Culdcept

I played about 2 hours of the PS2 Culdcept a few years ago while greened out and tired, and I remember it being one of the most relaxing times I’ve had playing a video game. One of the many games I’ve been meaning to go back to. I might have to check out Revolt.

3 Likes

I love that I’m playing a culdcept again but it still has the problems of being a culdcept game. At first running one game takes a good while. About 45 to 90 minutes have been my average game lengths. Hope you get lucky and get some cards that have the ability to stop anyone if they move over the space. It helps pick the pace up if you can fortify that creature/space and start robbing them blind. Also wish AI turns would go faster. There are options to speed it up but it’s still a patience pusher for me. One annoying Menu/UI issue I have is you can use the second screen to see the contents of other players cards but you can’t examine them at all to check their numbers which is annoying when you’re trying to math up your odds when deciding to attack a space.

Due to the length of these games I wouldn’t expect much of a population online outside of planned rooms with friends but they like to give you card I think everyday you get on and check. Like any game on portable at this point, it’s a shame its not on the switch or PS4 so I could take to friends places to sell them on it and start having crazy game nights.

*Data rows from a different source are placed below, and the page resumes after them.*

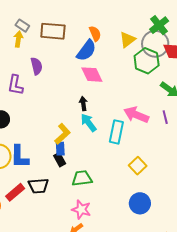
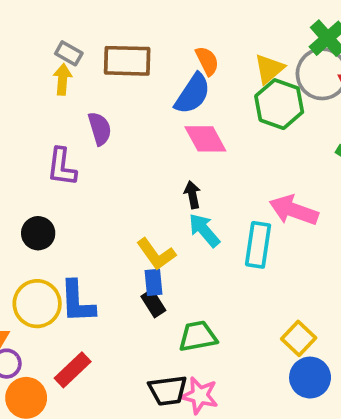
green hexagon: (147, 61) -> (279, 104), moved
yellow L-shape: (63, 134) -> (156, 254), turned 100
yellow square: (138, 166) -> (299, 338), moved
black trapezoid: (38, 186) -> (168, 390), moved

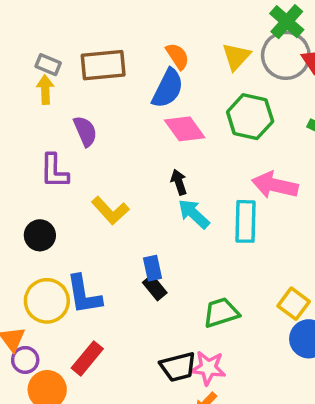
green hexagon: (279, 104) -> (250, 117), moved
yellow L-shape: (156, 254) -> (110, 211), moved
green trapezoid: (198, 336) -> (221, 313), moved

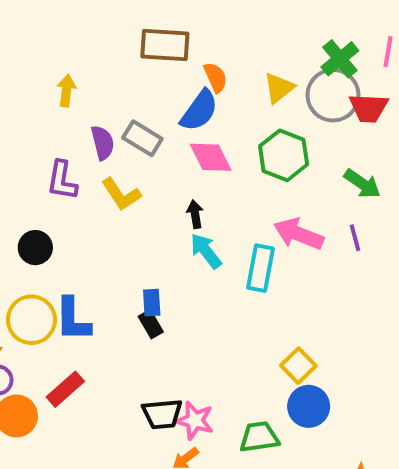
gray rectangle: (48, 65) -> (142, 138), moved, size x1.4
brown rectangle: (103, 65) -> (165, 45), moved
yellow L-shape: (110, 211) -> (121, 194), moved
green trapezoid: (221, 313) -> (259, 437), moved

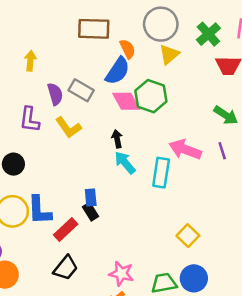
gray circle: (333, 95) -> (161, 24), moved
green hexagon: (284, 155) -> (151, 96), moved
red rectangle: (65, 389) -> (66, 230), moved
blue circle: (309, 406) -> (194, 278), moved
black trapezoid: (162, 414) -> (66, 268), moved, turned -44

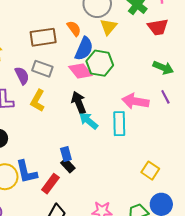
brown rectangle: (94, 29) -> (43, 37), moved
blue semicircle: (118, 71) -> (84, 49), moved
yellow L-shape: (68, 127) -> (38, 101), turned 75
black arrow: (117, 139) -> (79, 103), size x1.5

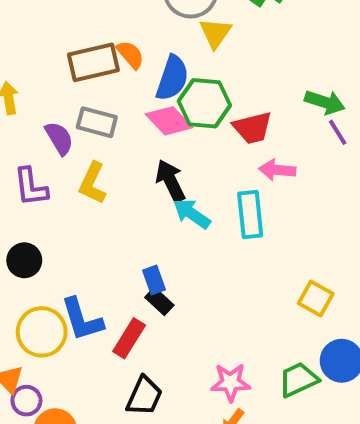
red trapezoid: (158, 27) -> (252, 128), moved
orange semicircle: (74, 28) -> (130, 55), moved
purple line: (165, 97) -> (338, 132), moved
pink arrow: (135, 101) -> (277, 170), size x0.7

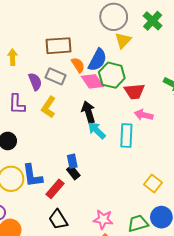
orange semicircle: (130, 55) -> (78, 65), moved
black trapezoid: (144, 396) -> (58, 220), turned 115

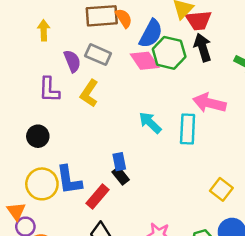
orange semicircle: (78, 65) -> (124, 18), moved
red trapezoid: (134, 91) -> (199, 20), moved
black arrow: (88, 112) -> (203, 48), moved
pink arrow: (144, 115) -> (209, 103), size x1.4

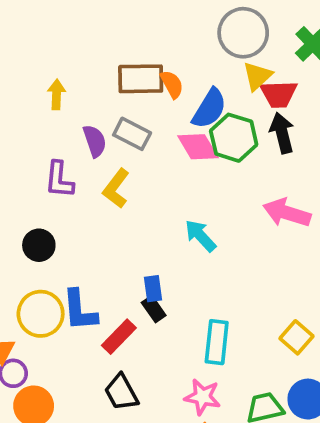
cyan rectangle: (188, 129) -> (217, 342), moved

There are a few differences from the PS2 game. You can now territory control any monster you have on the board after you pass a checkpoint. I think in the PS2 game you had to at least walk past them on your current roll. There doesn’t seem to be any support bonus for having your monsters next to each other on the board. You roll two dice now instead of one which seems to help you from getting so many terrible rolls like in the PS2 game. Otherwise a lot of the same cards still here with alot of the same art.

1 Like

It’s weird because Revolt is their second crack at it on 3DS; I played through the entire first 3DS game on a flight back from Japan years ago and remember being rather disappointed that it was no different from the PS2 game (even the campaign was identical). I never ended up getting Revolt because the JP Used prices were too high for what I assumed was going to be largely recycled, and it seems like I may have made the right call.

The campaign is different and you now earn gold from completing campaign maps to buy booster packs instead of random card drops in the PS2 game. I haven’t gotten far enough but apparently there’s an EVO mechanic where you get some kind of fragments that allow you to alter cards in some fashion. Not sure how I feel about this because that would make the meta even wider. Not that it’d be that big a problem with such a small player base with no competitive spring board.